Artemis II mission highlights busy stretch for Canadian astronauts
Global News
Canadian astronaut Jeremy Hansen says humankind's upcoming missions to further explore deep space will inspire future generations.
Less than a year away from a historic trip around the moon, Canadian astronaut Jeremy Hansen says humankind’s upcoming missions to further explore deep space will inspire future generations, just as NASA’s Apollo expeditions sparked his passion.
Hansen will be on board Artemis II, slated to launch in November 2024, the first crewed voyage to lunar space since the final Apollo mission more than half a century ago.
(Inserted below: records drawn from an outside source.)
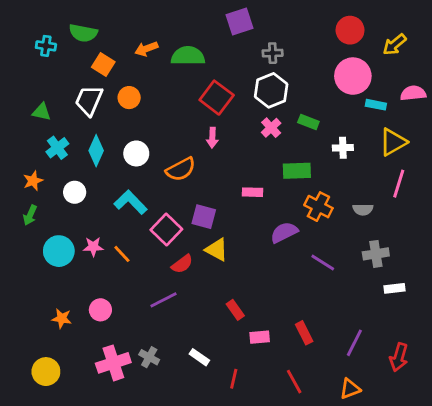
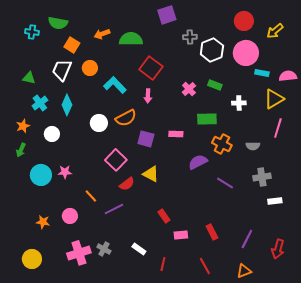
white hexagon: (271, 90) -> (212, 50), moved
pink semicircle: (413, 93) -> (288, 76), moved
white circle: (136, 153) -> (99, 123), moved
cyan L-shape: (131, 202) -> (115, 85), moved
purple square: (204, 217) -> (146, 139), moved
orange line: (122, 254) -> (91, 196), moved

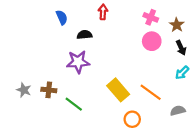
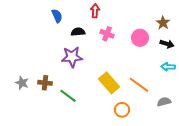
pink cross: (151, 17) -> (107, 34), moved
black arrow: (181, 48) -> (167, 44), turned -48
cyan arrow: (182, 73) -> (168, 67), turned 48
Although Hansen, 47, was born a few years after NASA’s Apollo program ended, he still recalls the impact of seeing a photograph in an encyclopedia of U.S. astronaut Buzz Aldrin on the moon.
“That picture is still burned in my brain. I went back to that page so many times as a kid to look at it, and the realization that humans had left Earth and walked on the moon was a big deal to me. I turned my tree house into a spaceship and started exploring space in my imagination and just never really gave up on that dream of one day flying out there,” Hansen said in a recent interview.
“Now that I’m here and on the cusp of going into deep space, I see a direct benefit to our youth with this Artemis generation and I think reminding youth today that we can do big things, we can collaborate, is just so important for them.”
Hansen, of London, Ont., will be the first non-American to travel beyond the lower Earth orbit. His mission involves a lunar flyby, performing a figure-eight manoeuvre around the far side of the moon before returning to Earth. It will serve as a precursor to a mission expected to land the first woman and the first person of colour on the moon in December 2025 or later.
Preparations for the Artemis II mission will continue right up to launch, which Hansen said remains on schedule. Among the upcoming events will be a simulation in February of the capsule being plucked out of the Pacific by the U.S. Navy – as will happen at the end of the eight-day mission.
“We probably have more question marks than you would imagine, and that’s because this is a test and development program. You sort of go as fast as you can,” Hansen said. “We don’t kind of have it all done and then we just sit around and wait for a launch date.”